Laura Michet's Blog

The Waters of March

Just in time for actual March, we've gotten obsessed with this bilingual cover of the Brazilian song The Waters of March by Suzannah McCorkle:

We learned about this song because it, incredibly, plays over the end credits of Nirvanna The Band The Show The Movie, which ends on an insanely whimsical, depressing, and sensitive note for which the song provides an incredible pairing. It feels like both a perfect fit and an outrageous kind of whiplash.

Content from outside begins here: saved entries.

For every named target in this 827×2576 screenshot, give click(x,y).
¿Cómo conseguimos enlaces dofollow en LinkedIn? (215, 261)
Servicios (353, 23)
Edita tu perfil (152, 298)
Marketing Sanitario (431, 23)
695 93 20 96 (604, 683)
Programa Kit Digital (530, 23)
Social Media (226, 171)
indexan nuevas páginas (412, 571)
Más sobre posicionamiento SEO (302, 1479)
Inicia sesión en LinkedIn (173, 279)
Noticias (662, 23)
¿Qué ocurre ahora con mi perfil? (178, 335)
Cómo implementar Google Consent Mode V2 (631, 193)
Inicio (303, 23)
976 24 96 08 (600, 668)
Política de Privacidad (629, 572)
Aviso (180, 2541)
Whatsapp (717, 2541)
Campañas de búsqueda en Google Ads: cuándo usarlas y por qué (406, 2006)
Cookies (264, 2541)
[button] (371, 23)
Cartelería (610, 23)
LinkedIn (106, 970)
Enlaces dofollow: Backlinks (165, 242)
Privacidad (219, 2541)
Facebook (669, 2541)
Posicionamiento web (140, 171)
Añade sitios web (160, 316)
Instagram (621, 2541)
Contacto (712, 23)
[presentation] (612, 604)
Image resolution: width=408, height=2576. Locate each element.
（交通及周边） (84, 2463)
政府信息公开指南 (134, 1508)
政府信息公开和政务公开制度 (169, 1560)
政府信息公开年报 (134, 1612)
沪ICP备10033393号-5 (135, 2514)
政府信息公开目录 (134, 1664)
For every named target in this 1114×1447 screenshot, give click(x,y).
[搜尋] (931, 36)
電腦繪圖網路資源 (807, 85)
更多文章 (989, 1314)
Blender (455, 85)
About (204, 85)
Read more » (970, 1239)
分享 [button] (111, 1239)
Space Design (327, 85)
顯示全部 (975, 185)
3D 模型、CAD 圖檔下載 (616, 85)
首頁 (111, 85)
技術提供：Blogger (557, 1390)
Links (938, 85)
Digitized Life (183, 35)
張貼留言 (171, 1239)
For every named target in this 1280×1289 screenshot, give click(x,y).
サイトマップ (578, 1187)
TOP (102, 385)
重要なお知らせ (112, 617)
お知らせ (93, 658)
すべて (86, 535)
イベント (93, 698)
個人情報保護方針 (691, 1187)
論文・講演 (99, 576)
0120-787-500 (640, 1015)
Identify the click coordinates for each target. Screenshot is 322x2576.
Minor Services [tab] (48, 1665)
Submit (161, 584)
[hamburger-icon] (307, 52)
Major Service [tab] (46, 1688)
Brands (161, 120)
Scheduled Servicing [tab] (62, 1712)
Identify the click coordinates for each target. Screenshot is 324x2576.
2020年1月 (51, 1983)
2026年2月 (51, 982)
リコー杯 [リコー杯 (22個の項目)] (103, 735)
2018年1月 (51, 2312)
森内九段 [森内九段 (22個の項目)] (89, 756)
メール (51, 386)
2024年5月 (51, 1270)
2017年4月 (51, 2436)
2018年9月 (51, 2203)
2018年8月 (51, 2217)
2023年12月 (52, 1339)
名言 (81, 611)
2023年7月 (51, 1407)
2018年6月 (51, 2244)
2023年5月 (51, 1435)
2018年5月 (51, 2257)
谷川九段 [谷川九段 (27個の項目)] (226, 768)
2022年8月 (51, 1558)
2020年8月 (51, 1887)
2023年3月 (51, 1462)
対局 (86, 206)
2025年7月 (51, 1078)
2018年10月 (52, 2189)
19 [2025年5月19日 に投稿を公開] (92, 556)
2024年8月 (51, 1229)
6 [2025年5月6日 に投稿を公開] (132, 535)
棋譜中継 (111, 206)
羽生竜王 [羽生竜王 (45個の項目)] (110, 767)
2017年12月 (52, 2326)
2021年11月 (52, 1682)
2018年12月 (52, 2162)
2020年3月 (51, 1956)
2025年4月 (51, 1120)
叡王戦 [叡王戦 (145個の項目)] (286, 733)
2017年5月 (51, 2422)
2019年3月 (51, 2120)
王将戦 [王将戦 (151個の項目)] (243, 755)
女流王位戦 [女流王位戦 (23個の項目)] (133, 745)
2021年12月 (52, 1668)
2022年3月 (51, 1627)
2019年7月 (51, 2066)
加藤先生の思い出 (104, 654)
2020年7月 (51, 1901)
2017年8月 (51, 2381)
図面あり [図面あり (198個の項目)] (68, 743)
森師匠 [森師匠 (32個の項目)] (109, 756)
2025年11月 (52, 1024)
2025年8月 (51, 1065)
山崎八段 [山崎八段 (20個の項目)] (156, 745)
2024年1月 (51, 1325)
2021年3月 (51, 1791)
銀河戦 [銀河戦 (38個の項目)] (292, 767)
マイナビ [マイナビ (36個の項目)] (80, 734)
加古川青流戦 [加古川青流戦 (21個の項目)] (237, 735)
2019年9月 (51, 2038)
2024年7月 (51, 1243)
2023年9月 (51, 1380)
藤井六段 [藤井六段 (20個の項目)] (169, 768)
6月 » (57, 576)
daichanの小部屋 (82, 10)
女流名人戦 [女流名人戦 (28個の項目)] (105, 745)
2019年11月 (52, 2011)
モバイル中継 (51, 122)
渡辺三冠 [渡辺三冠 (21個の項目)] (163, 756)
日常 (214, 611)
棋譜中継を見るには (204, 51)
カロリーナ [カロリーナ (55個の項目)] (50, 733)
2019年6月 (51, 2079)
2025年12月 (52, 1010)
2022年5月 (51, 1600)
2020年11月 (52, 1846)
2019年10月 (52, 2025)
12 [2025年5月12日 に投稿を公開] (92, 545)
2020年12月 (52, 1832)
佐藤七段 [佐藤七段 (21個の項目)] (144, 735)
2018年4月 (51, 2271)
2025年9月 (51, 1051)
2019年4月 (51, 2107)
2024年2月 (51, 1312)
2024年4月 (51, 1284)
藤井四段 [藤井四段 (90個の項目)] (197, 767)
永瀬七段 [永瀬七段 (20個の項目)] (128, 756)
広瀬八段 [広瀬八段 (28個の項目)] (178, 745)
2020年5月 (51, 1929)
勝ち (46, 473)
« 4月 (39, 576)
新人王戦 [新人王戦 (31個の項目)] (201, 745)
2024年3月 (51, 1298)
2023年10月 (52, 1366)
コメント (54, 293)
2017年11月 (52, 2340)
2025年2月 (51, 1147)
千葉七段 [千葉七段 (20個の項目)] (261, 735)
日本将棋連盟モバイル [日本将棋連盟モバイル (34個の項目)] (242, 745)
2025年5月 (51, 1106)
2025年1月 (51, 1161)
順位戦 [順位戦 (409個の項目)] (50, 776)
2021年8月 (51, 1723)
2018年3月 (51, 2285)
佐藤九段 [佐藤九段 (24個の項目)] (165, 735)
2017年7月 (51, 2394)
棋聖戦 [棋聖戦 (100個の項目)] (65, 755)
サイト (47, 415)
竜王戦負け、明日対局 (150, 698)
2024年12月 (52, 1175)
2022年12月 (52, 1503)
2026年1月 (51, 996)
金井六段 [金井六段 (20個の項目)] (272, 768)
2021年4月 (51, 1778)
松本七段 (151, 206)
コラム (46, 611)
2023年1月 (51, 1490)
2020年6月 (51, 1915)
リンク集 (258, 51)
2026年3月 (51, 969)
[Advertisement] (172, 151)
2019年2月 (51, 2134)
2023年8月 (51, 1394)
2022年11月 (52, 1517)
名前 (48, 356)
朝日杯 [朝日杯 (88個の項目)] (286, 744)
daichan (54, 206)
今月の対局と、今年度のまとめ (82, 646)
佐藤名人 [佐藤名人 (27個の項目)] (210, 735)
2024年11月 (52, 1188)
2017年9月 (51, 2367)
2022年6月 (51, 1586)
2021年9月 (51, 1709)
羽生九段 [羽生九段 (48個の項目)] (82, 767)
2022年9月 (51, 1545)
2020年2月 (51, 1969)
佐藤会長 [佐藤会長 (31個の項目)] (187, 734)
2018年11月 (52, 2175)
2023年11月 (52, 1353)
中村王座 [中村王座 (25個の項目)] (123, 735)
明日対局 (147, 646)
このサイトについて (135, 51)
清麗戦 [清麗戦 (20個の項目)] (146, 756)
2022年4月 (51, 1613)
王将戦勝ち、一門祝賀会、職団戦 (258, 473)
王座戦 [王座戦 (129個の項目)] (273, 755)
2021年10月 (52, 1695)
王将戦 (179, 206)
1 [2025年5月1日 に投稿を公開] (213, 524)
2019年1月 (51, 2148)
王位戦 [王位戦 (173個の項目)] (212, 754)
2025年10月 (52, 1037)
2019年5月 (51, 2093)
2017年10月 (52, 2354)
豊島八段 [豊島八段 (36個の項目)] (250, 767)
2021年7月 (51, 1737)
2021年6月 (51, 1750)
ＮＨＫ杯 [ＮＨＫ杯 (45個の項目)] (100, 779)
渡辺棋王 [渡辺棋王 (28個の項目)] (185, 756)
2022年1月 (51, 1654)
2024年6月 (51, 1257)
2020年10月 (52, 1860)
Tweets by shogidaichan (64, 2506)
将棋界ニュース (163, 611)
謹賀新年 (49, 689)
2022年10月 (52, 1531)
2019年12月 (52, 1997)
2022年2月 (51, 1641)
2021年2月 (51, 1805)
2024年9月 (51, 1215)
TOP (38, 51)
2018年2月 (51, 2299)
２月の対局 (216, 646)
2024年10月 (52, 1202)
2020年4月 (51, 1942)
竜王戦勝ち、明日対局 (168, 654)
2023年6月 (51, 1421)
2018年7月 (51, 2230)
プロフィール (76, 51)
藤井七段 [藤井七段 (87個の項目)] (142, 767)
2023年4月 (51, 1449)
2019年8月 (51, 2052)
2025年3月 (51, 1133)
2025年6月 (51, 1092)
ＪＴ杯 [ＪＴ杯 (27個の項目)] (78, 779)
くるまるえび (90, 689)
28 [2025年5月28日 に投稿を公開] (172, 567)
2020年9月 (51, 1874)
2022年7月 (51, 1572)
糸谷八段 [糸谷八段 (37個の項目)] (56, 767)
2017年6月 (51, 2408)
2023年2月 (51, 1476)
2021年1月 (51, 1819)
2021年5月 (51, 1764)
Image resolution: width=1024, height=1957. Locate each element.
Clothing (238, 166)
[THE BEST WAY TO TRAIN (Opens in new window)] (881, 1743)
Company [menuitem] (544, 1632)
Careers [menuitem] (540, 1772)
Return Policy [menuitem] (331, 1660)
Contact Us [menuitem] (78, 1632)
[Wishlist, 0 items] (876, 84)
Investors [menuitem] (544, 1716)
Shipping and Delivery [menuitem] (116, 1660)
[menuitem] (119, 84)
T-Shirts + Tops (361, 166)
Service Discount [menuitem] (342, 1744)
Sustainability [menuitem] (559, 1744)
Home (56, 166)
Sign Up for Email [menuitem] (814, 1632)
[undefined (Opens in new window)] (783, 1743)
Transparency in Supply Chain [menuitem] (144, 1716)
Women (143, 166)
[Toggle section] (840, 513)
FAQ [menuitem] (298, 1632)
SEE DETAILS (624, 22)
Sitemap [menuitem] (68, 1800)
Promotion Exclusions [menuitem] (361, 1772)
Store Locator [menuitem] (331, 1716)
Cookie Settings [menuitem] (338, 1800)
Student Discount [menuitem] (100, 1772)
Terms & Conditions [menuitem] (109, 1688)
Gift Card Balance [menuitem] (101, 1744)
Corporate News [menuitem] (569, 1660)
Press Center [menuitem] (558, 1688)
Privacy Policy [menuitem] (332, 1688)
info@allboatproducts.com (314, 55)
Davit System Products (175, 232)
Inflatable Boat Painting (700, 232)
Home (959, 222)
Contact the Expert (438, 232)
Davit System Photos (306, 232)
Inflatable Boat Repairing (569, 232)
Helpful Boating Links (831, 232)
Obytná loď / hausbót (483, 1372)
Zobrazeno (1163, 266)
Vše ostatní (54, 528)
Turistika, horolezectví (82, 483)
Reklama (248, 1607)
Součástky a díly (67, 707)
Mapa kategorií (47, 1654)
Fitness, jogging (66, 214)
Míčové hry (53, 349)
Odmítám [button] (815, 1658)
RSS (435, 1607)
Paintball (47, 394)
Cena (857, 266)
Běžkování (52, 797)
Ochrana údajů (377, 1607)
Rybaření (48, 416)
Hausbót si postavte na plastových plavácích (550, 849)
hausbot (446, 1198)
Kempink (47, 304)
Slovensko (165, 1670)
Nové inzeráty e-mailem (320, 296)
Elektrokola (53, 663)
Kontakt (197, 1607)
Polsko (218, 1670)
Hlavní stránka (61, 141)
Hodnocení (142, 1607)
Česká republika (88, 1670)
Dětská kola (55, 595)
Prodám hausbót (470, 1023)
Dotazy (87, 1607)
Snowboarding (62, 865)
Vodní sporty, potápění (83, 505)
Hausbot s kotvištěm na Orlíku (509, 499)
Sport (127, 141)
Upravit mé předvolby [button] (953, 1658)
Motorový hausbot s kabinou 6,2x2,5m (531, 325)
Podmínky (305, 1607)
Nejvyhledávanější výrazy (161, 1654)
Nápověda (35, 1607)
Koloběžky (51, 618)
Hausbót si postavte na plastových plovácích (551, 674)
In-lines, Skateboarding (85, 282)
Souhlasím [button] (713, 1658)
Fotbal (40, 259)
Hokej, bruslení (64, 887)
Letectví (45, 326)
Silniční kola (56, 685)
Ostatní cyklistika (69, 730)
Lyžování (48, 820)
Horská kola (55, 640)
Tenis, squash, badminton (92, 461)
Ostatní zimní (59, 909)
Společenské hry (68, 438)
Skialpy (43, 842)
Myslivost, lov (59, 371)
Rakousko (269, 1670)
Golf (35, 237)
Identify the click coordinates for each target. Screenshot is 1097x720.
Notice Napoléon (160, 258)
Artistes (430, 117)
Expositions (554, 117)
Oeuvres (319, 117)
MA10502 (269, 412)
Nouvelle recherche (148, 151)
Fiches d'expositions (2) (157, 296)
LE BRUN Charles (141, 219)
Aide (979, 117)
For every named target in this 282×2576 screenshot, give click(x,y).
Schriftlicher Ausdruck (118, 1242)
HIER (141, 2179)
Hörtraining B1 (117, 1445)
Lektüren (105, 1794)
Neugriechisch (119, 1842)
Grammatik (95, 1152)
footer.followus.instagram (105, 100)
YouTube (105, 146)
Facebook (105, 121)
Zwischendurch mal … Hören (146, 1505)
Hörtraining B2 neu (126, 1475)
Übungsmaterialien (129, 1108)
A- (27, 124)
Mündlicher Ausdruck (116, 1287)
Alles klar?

The original, Águas de Março, is in Portuguese and also of course just insanely good. The duet above is nuts. A solo cover by Art Garfunkel popularized it in English, using the original English lyrics written by the song's composer, Antônio Carlos Jobim, who handled his own translation. I think the McCorkle version, which contains very significant rewrites, is sometimes much more poetically phrased than the original English. It retains most (but definitely, definitely not all) of its sense. In turn, the original English contains some but definitely not all the Brazilian references in the original Portuguese. It was a lot of fun to sit down with Youtube and follow the maze of all these different versions back through history.

The Garfunkel version was used well, apparently, in the 2021 movie The Worst Person in the World, which I haven't yet seen! But this interview on NPR reveals that Johnson and McCarrol actually chose the McCorkle version for a deeper cut - it was used in the 2002 documentary Comedian. The stuff they have to say about the song and that documentary in that interview is great. I recommend listening!